PROVIDED INFORMATION:
☆ ☆ ☆

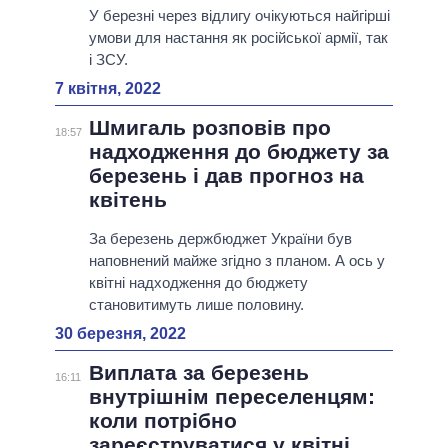
У березні через відлигу очікуються найгірші
умови для настання як російської армії, так
і ЗСУ.
7 квітня, 2022
Шмигаль розповів про
18:57
надходження до бюджету за
березень і дав прогноз на
квітень
За березень держбюджет України був
наповнений майже згідно з планом. А ось у
квітні надходження до бюджету
становитимуть лише половину.
30 березня, 2022
Виплата за березень
16:11
внутрішнім переселенцям:
коли потрібно
зареєструватися у квітні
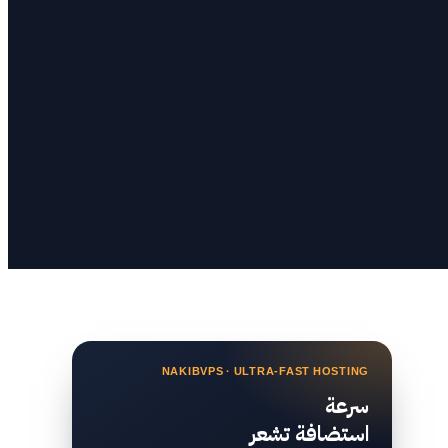
NAKIBVPS · ULTRA-FAST HOSTING
سرعة
استضافة تشعر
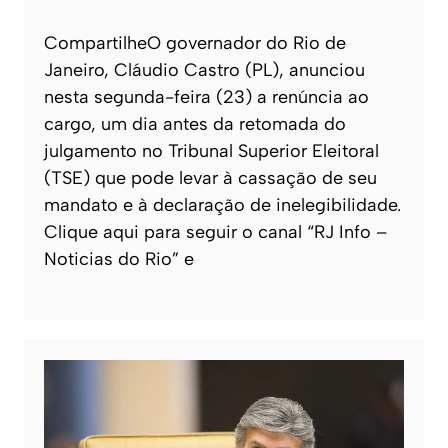
CompartilheO governador do Rio de
Janeiro, Cláudio Castro (PL), anunciou
nesta segunda-feira (23) a renúncia ao
cargo, um dia antes da retomada do
julgamento no Tribunal Superior Eleitoral
(TSE) que pode levar à cassação de seu
mandato e à declaração de inelegibilidade.
Clique aqui para seguir o canal “RJ Info –
Noticias do Rio” e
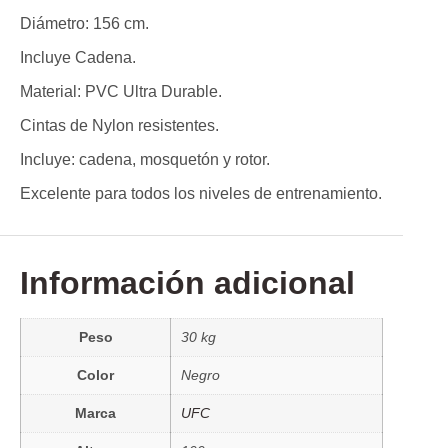
Diámetro: 156 cm.
Incluye Cadena.
Material: PVC Ultra Durable.
Cintas de Nylon resistentes.
Incluye: cadena, mosquetón y rotor.
Excelente para todos los niveles de entrenamiento.
Información adicional
Peso
30 kg
Color
Negro
Marca
UFC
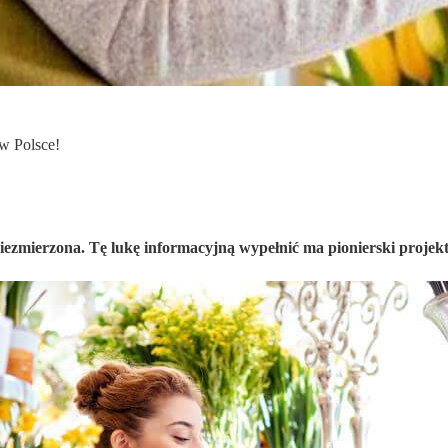
w Polsce!
ezmierzona. Tę lukę informacyjną wypełnić ma pionierski projekt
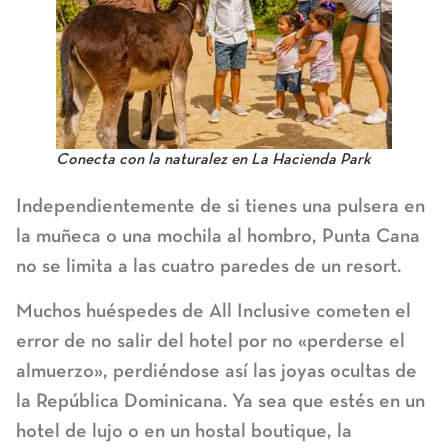
Conecta con la naturalez en La Hacienda Park
Independientemente de si tienes una pulsera en
la muñeca o una mochila al hombro,
Punta Cana
no se limita a las cuatro paredes de un resort
.
Muchos huéspedes de All Inclusive cometen el
error de no salir del hotel por no «perderse el
almuerzo», perdiéndose así las joyas ocultas de
la República Dominicana. Ya sea que estés en un
hotel de lujo o en un hostal boutique, la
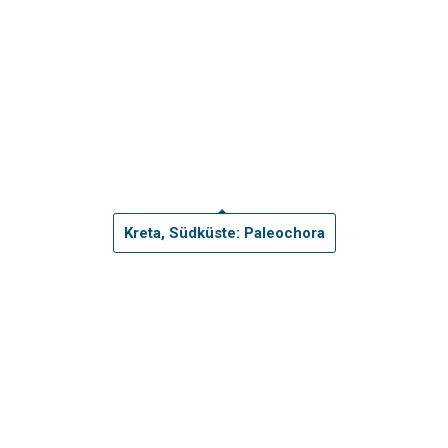
Kreta, Südküste: Paleochora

☆ ☆ ☆

TASK OBJECTIVE: The records above are to be quoted exactly, with all pictures left out.

SOLUTION TO THE PROBLEM:
У березні через відлигу очікуються найгірші
умови для настання як російської армії, так
і ЗСУ.
7 квітня, 2022
Шмигаль розповів про
18:57
надходження до бюджету за
березень і дав прогноз на
квітень
За березень держбюджет України був
наповнений майже згідно з планом. А ось у
квітні надходження до бюджету
становитимуть лише половину.
30 березня, 2022
Виплата за березень
16:11
внутрішнім переселенцям:
коли потрібно
зареєструватися у квітні
NAKIBVPS · ULTRA-FAST HOSTING
سرعة
استضافة تشعر
CompartilheO governador do Rio de
Janeiro, Cláudio Castro (PL), anunciou
nesta segunda-feira (23) a renúncia ao
cargo, um dia antes da retomada do
julgamento no Tribunal Superior Eleitoral
(TSE) que pode levar à cassação de seu
mandato e à declaração de inelegibilidade.
Clique aqui para seguir o canal “RJ Info –
Noticias do Rio” e
Diámetro: 156 cm.
Incluye Cadena.
Material: PVC Ultra Durable.
Cintas de Nylon resistentes.
Incluye: cadena, mosquetón y rotor.
Excelente para todos los niveles de entrenamiento.
Información adicional
Peso
30 kg
Color
Negro
Marca
UFC
w Polsce!
ezmierzona. Tę lukę informacyjną wypełnić ma pionierski projekt
Conecta con la naturalez en La Hacienda Park
Independientemente de si tienes una pulsera en
la muñeca o una mochila al hombro,
Punta Cana
no se limita a las cuatro paredes de un resort
.
Muchos huéspedes de All Inclusive cometen el
error de no salir del hotel por no «perderse el
almuerzo», perdiéndose así las joyas ocultas de
la República Dominicana. Ya sea que estés en un
hotel de lujo o en un hostal boutique, la
Kreta, Südküste: Paleochora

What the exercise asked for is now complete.